An intensive course on the modern practice of scientific computing aimed at the late-undergraduate or graduate level in the physical sciences, mathematics and engineering.
Introduction¶
Scientific computing, broadly understood as the use of computational resources to solve research-specific problems, has in the last decade grown immensely in its reach across disciplines as well as changing in nature. The vast majority of computational effort in science during the XXth century was devoted to the solution of numerical problems (first exclusively with Fortran and then including other languages). But in the past two decades, higher-level environments that allow for more rapid and flexible development and incorporate extensive libraries, data analysis and interactive exploration have become extremely popular. This was pioneered by the creation of Matlab and IDL, followed by systems with symbolic capabilities like Mathematica and Maple, all of them commercial products.
Simultaneously, we reached the point where today, scientists from virtually every discipline need to perform extensive computational work.

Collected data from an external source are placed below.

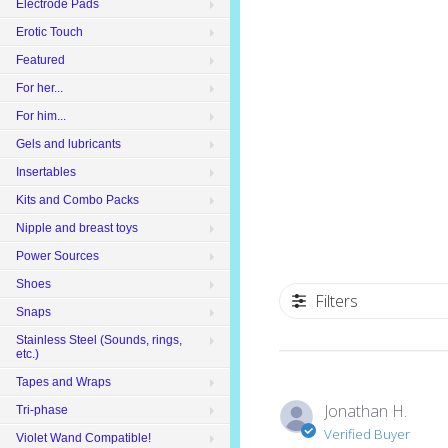
Electrode Pads
Erotic Touch
Featured
For her...
For him...
Gels and lubricants
Insertables
Kits and Combo Packs
Nipple and breast toys
Power Sources
Shoes
Filters
Snaps
Stainless Steel (Sounds, rings,
etc.)
Tapes and Wraps
Jonathan H.
Tri-phase
Verified Buyer
Violet Wand Compatible!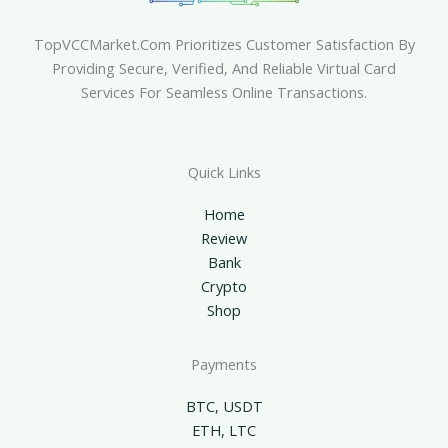
TopVCCMarket.com Prioritizes Customer Satisfaction By
Providing Secure, Verified, And Reliable Virtual Card
Services For Seamless Online Transactions.
Quick Links
Home
Review
Bank
Crypto
Shop
Payments
BTC, USDT
ETH, LTC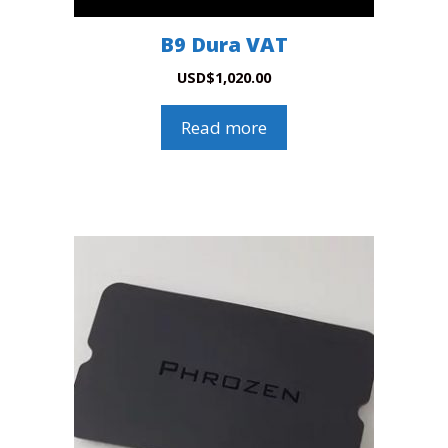
B9 Dura VAT
USD
$
1,020.00
Read more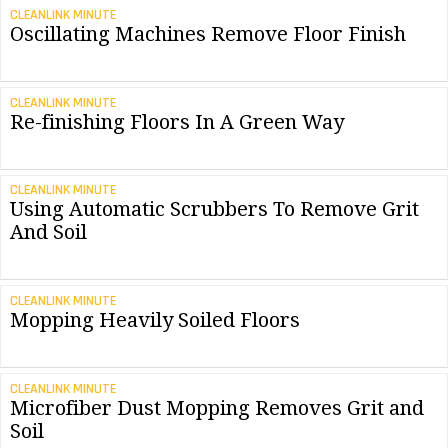
CLEANLINK MINUTE
Oscillating Machines Remove Floor Finish
CLEANLINK MINUTE
Re-finishing Floors In A Green Way
CLEANLINK MINUTE
Using Automatic Scrubbers To Remove Grit
And Soil
CLEANLINK MINUTE
Mopping Heavily Soiled Floors
CLEANLINK MINUTE
Microfiber Dust Mopping Removes Grit and
Soil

This is partly thanks to the existence of such systems that enable someone who is not an expert at low-level programming to perform sophisticated computational tasks, but also fueled by the explosion of data that is flooding many fields in a way that inescapably mandates a change towards semi-automated, large-scale computational analysis and modeling (for a particularly interesting example of this, see Josh Bloom’s current work on automatic real-time astronomical data acquisition and analysis)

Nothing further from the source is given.